PyTorch and TensorFlow

PyTorchnn.GroupNorm and nn.InstanceNorm2d:

import torch
import torch.nn as nn

# GroupNorm: (num_groups, num_channels) — num_channels must be divisible by num_groups
gn = nn.GroupNorm(num_groups=32, num_channels=256)
x  = torch.randn(4, 256, 14, 14)   # (B, C, H, W)
out = gn(x)                         # stats over (C/G=8 channels, H, W) per example

# Special cases
ln_equiv = nn.GroupNorm(num_groups=1,   num_channels=64)  # G=1  → LayerNorm
in_equiv = nn.GroupNorm(num_groups=64,  num_channels=64)  # G=C  → InstanceNorm

# InstanceNorm2d: per-(example, channel) stats over spatial dims
in2d = nn.InstanceNorm2d(num_features=64, affine=True)
x    = torch.randn(2, 64, 32, 32)
out  = in2d(x)   # stats over (H, W) for each (b, c); no batch dependence

# Visualize what each method normalizes on the same (B=4, C=64, H=8, W=8) tensor
x = torch.randn(4, 64, 8, 8)
print('BN  mean:', nn.BatchNorm2d(64)(x).mean().item())          # ~0 across (B,H,W)
print('GN  mean:', nn.GroupNorm(32, 64)(x).mean().item())        # ~0 within groups
print('IN  mean:', nn.InstanceNorm2d(64)(x).mean().item())       # ~0 per (b,c)

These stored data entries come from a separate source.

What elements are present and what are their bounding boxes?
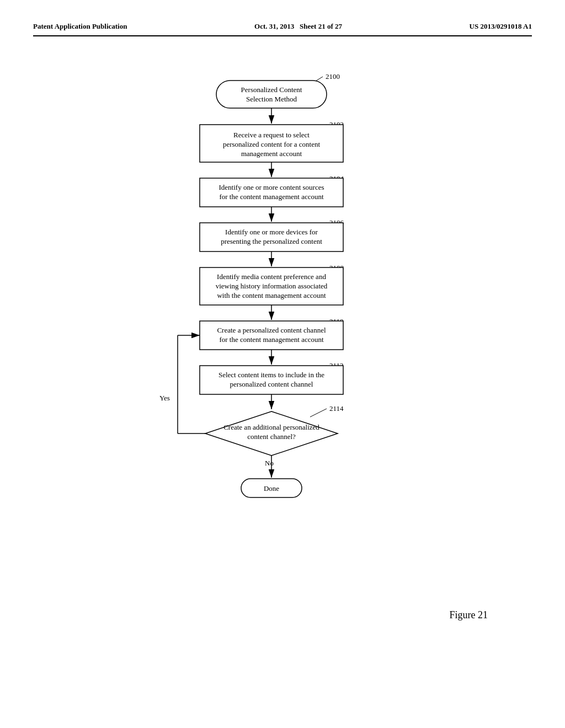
svg-text:2100: 2100: [326, 72, 340, 81]
diagram: 2100 Personalized Content Selection Meth…: [33, 47, 532, 654]
svg-text:personalized content channel: personalized content channel: [230, 380, 313, 388]
svg-text:personalized content for a con: personalized content for a content: [223, 140, 321, 148]
svg-text:Selection Method: Selection Method: [246, 95, 297, 103]
svg-rect-3: [216, 81, 327, 108]
svg-text:for the content management acc: for the content management account: [219, 335, 324, 344]
svg-text:content channel?: content channel?: [247, 432, 296, 441]
svg-text:Receive a request to select: Receive a request to select: [233, 131, 310, 139]
svg-text:No: No: [265, 459, 274, 467]
svg-text:2114: 2114: [329, 404, 344, 413]
svg-text:Personalized Content: Personalized Content: [241, 85, 302, 94]
svg-text:viewing history information as: viewing history information associated: [216, 282, 328, 290]
svg-text:management account: management account: [241, 149, 302, 158]
svg-text:Identify one or more content s: Identify one or more content sources: [219, 183, 324, 191]
svg-text:Identify media content prefere: Identify media content preference and: [217, 272, 326, 281]
svg-text:presenting the personalized co: presenting the personalized content: [221, 237, 322, 245]
svg-text:for the content management acc: for the content management account: [219, 192, 324, 201]
page: Patent Application Publication Oct. 31, …: [0, 0, 565, 728]
svg-text:Identify one or more devices f: Identify one or more devices for: [225, 228, 318, 236]
flowchart: 2100 Personalized Content Selection Meth…: [145, 58, 420, 601]
figure-label: Figure 21: [450, 609, 488, 621]
svg-text:Select content items to includ: Select content items to include in the: [218, 371, 324, 379]
svg-text:with the content management ac: with the content management account: [217, 291, 326, 299]
svg-line-45: [310, 409, 327, 417]
page-header: Patent Application Publication Oct. 31, …: [33, 22, 532, 36]
svg-text:Yes: Yes: [159, 394, 170, 402]
svg-text:Done: Done: [264, 484, 279, 493]
header-right: US 2013/0291018 A1: [470, 22, 532, 31]
svg-text:Create a personalized content : Create a personalized content channel: [217, 326, 326, 334]
header-date: Oct. 31, 2013 Sheet 21 of 27: [254, 22, 342, 31]
svg-text:Create an additional personali: Create an additional personalized: [223, 423, 319, 431]
header-left: Patent Application Publication: [33, 22, 127, 31]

# Typical GroupNorm usage in a ResNet block for detection
class GNResBlock(nn.Module):
    def __init__(self, channels: int, groups: int = 32):
        super().__init__()
        self.conv1 = nn.Conv2d(channels, channels, 3, padding=1)
        self.gn1   = nn.GroupNorm(groups, channels)
        self.conv2 = nn.Conv2d(channels, channels, 3, padding=1)
        self.gn2   = nn.GroupNorm(groups, channels)

    def forward(self, x):
        h = torch.relu(self.gn1(self.conv1(x)))
        return torch.relu(self.gn2(self.conv2(h)) + x)

TensorFlow / Keras:

import tensorflow as tf

# GroupNormalization — built-in from TF 2.11+ (channels-last format)
gn = tf.keras.layers.GroupNormalization(groups=32, axis=-1)
x  = tf.random.normal((4, 14, 14, 256))   # (B, H, W, C)
out = gn(x)

# InstanceNorm equivalent: LayerNormalization over spatial axes [1, 2]
in_norm = tf.keras.layers.LayerNormalization(axis=[1, 2])
x       = tf.random.normal((4, 32, 32, 64))
out     = in_norm(x)   # stats over (H, W) per (batch, channel)

# Or via tensorflow-addons:
# import tensorflow_addons as tfa
# in_norm = tfa.layers.InstanceNormalization(axis=-1)